How ConcurrentHashMap works and ConcurrentHashMap interview questions.

ConcurrentHashMap Interview Questions In Java.

Question 1.  What is the need of ConcurrentHashMap when there is HashMap and Hashtable already present?

Performance and Thread safety are 2 parameter on which ConcurrentHashMap is focused. Imagine a scenario where we have frequent reads(get) and less writes(put) and need thread safety,

Can we use Hashtable in this scenario?
No. Hashtable is thread safe but give poor performance in case of multiple thread reading from hashtable because all methods of Hashtable including get() method is synchronized and due to which invokation to any method has to wait until any other thread working on hashtable complete its operation(get, put etc).

Can we use HashMap in this scenario?
No. Hashmap will solve performance issue by giving parallel access to multiple threads reading hashmap simultaneously.
But Hashmap is not thread safe, so what will happen if one thread tries to put data and requires Rehashing and at same time other thread tries to read data from hashmap, It will go in infinite loop.

Infinite loop problem discussed in detail: Infinite loop in HashMap
 

ConcurrentHashMap combines good features of hashmap and hashtable and solves performance and thread safety problem nicely.



Question 2.  HashMap and Hashtable uses Array and Linkedlist as datastructure to store data, How is it different in ConcurrentHashMap?

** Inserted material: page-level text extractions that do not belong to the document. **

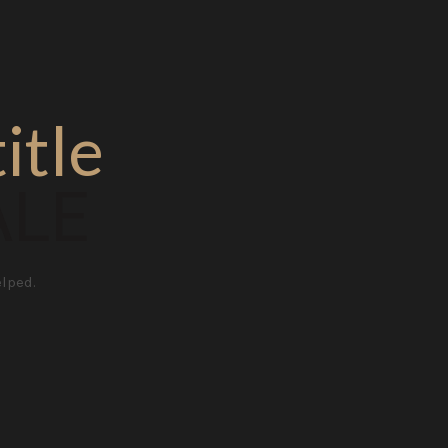
itle
ALE
elped.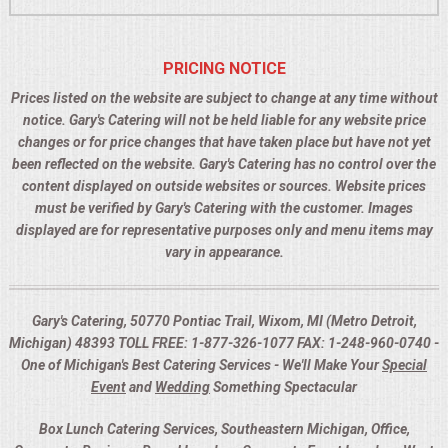
PRICING NOTICE
Prices listed on the website are subject to change at any time without
notice. Gary's Catering will not be held liable for any website price
changes or for price changes that have taken place but have not yet
been reflected on the website. Gary's Catering has no control over the
content displayed on outside websites or sources. Website prices
must be verified by Gary's Catering with the customer. Images
displayed are for representative purposes only and menu items may
vary in appearance.
Gary's Catering, 50770 Pontiac Trail, Wixom, MI (Metro Detroit,
Michigan) 48393 TOLL FREE: 1-877-326-1077 FAX: 1-248-960-0740 -
One of Michigan's Best Catering Services - We'll Make Your
Special
Event
and
Wedding
Something Spectacular
Box Lunch Catering Services, Southeastern Michigan, Office,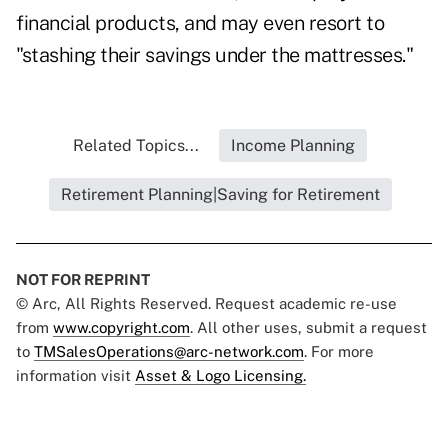
financial products, and may even resort to
"stashing their savings under the mattresses."
Related Topics...
Income Planning
Retirement Planning|Saving for Retirement
NOT FOR REPRINT
© Arc, All Rights Reserved. Request academic re-use
from
www.copyright.com
. All other uses, submit a request
to
TMSalesOperations@arc-network.com
. For more
information visit
Asset & Logo Licensing.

If you are not familiar with HashMap and Hashtable, Please go through it first:
How HashMap works

Below diagram shows how hashtable/hashmap look like,

ConcurrentHashMap added one Array on top of it and each index of this additional array represents complete HashMap. Additional array is called Segment in ConcurrentHashMap.

Architecture of ConcurrentHashMap looks like below,


Putting key-value pair: 

1. Putting key-value pair in ConcurrentHashMap requires first identifying exact index in 
    Segment array. 
    (Once Segment array index is identified, Now flow will be exactly same as putting the data in 
    hashmap/hashtable.) 
2. After identifying index in Segment array, next task is to identify index of internal bucket/array 
    present in internal hashmap as shown in figure above.
 3. After identying bucket(internal array index), iterate key-value pairs and check each key with key 
    to store, wherever match is found replace stored value with value to store.
    If there is no match, store key-value pair at the last of list.


Getting key-value pair:

1. Getting key-value pair in ConcurrentHashMap requires first identifying exact index in 
    Segment array. 
    (Once Segment array index is identified, Now flow will be exactly same as getting the data from
    hashmap/hashtable.) 
2. After identifying index in Segment array, next task is to identify index of internal bucket/array 
    present in internal hashmap as shown in figure above.
3. After identying bucket(internal array index), iterate key-value pairs and match each key with 
    given key, wherever match is found return value stored against key.
    If there is no match, return null.



Question 3.  How ConcurrentHashMap is efficient in terms of Performance and Thread safety?

ConcurrentHashMap provides better Performance by replacing the Hashtable's map wide lock to Segment level lock.

Hashtable is not efficient beacause it uses map wide lock, it means lock is applied on map object itself, 

So if 2 threads tries to call hashtable.get(key), 
Thread T1 calls to get() method will acquire a lock on hashtable object and then execute get() method. (Lock is on complete 'hashtable object')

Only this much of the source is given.